We featured a recipe from my friend Angelina and her daughter Sofia a few weeks ago. The dish was for a gorgeous Summer Fiesta Salad (See July 15th, 2011) full of tomatoes, cucumbers and other seasonal vegetables. The best part about the post was that it came with about five other recipes. A truly authentic Italian cook, Angelina doesn't do anything on the small side. As I originally mentioned, she made about six dishes for one meal and sent them all to me. In other words, she made six entrees for dinner one night.
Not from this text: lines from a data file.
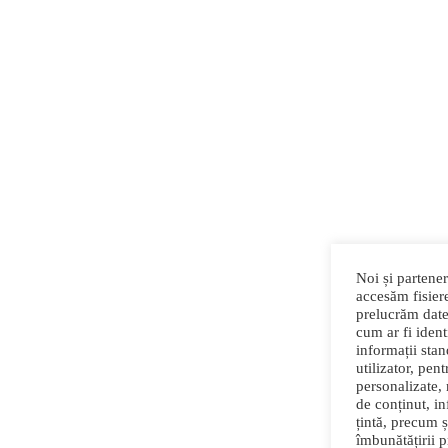
Noi și partener
accesăm fisiere
prelucrăm date
cum ar fi identi
informații sta
utilizator, pen
personalizate,
de conținut, in
țintă, precum ș
îmbunătățirii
Figuring our readers were like myself, I broke up the recipes understanding that we'd all probably not make them for one sitting. I'm just not that ambitious in the kitchen–Maybe Angelina can help me with that. So, as promised, I'm delivering you one of those great dishes here today. It's her version of mac and cheese, and her daughter Sofia gobbles up. I promise. She sent a picture to prove it.
Italian Mac and Cheese
1 lb. mini bow tie pasta
2 tablespoons extra virgin olive oil
3 cloves garlic
1/2 cup fresh shaved parmesan
1/4 teaspoon sea salt
Cook pasta according to package directions. Rinse and drain.
While warm, place pasta in large bowl and, using a small cheese grater, shave the garlic into the dish. Mix in cheese and salt and serve.
The real question isn't "Does this appeall to kids who are used to the cheesy variety?" but "Did Sofia eat this whole bowl?" I'm guessing yes. You?